• Exercise directions: Give back exactly the lines of the entries below from the line with "Політики і стандарти" to the line with "Матеріали, які розміщуються", inclusive, and only those.
Segment Start: Raw data
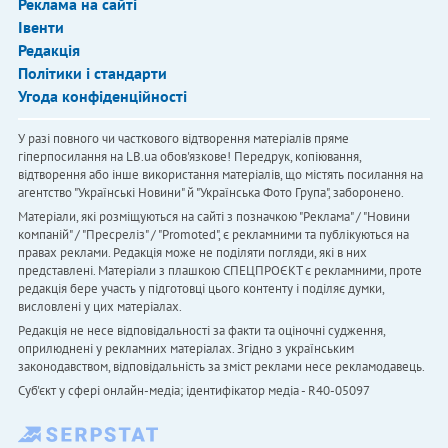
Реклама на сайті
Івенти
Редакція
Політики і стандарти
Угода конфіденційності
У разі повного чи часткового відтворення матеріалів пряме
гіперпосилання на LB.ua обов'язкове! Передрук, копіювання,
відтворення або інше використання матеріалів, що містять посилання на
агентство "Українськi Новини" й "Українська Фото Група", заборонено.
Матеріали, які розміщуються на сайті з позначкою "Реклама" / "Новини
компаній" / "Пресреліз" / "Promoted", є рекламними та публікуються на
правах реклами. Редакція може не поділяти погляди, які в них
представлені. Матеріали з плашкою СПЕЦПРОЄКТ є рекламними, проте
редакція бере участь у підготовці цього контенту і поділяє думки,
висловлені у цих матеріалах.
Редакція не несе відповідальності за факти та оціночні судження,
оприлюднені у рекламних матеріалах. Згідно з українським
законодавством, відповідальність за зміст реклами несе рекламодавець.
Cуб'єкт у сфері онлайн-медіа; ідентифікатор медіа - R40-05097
Segment End: Raw data
Segment Start: Raw data
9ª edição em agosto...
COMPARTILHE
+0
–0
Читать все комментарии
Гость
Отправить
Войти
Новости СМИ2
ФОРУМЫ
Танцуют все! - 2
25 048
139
Segment End: Raw data
Segment Start: Raw data
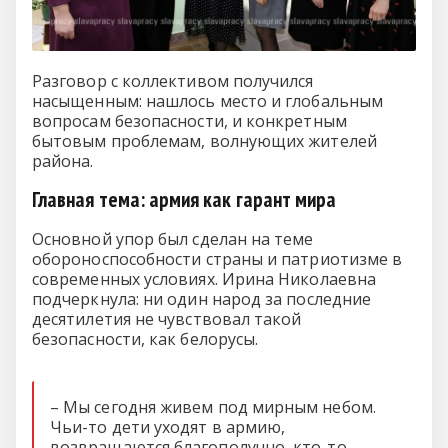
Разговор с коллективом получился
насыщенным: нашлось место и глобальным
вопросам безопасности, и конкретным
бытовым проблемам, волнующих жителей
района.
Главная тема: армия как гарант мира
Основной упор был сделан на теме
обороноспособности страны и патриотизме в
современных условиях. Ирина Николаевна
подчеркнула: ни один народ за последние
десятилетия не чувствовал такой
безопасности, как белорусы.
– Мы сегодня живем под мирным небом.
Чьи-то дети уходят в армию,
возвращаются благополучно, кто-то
Segment End: Raw data
• Result below:
Політики і стандарти
Угода конфіденційності
У разі повного чи часткового відтворення матеріалів пряме
гіперпосилання на LB.ua обов'язкове! Передрук, копіювання,
відтворення або інше використання матеріалів, що містять посилання на
агентство "Українськi Новини" й "Українська Фото Група", заборонено.
Матеріали, які розміщуються на сайті з позначкою "Реклама" / "Новини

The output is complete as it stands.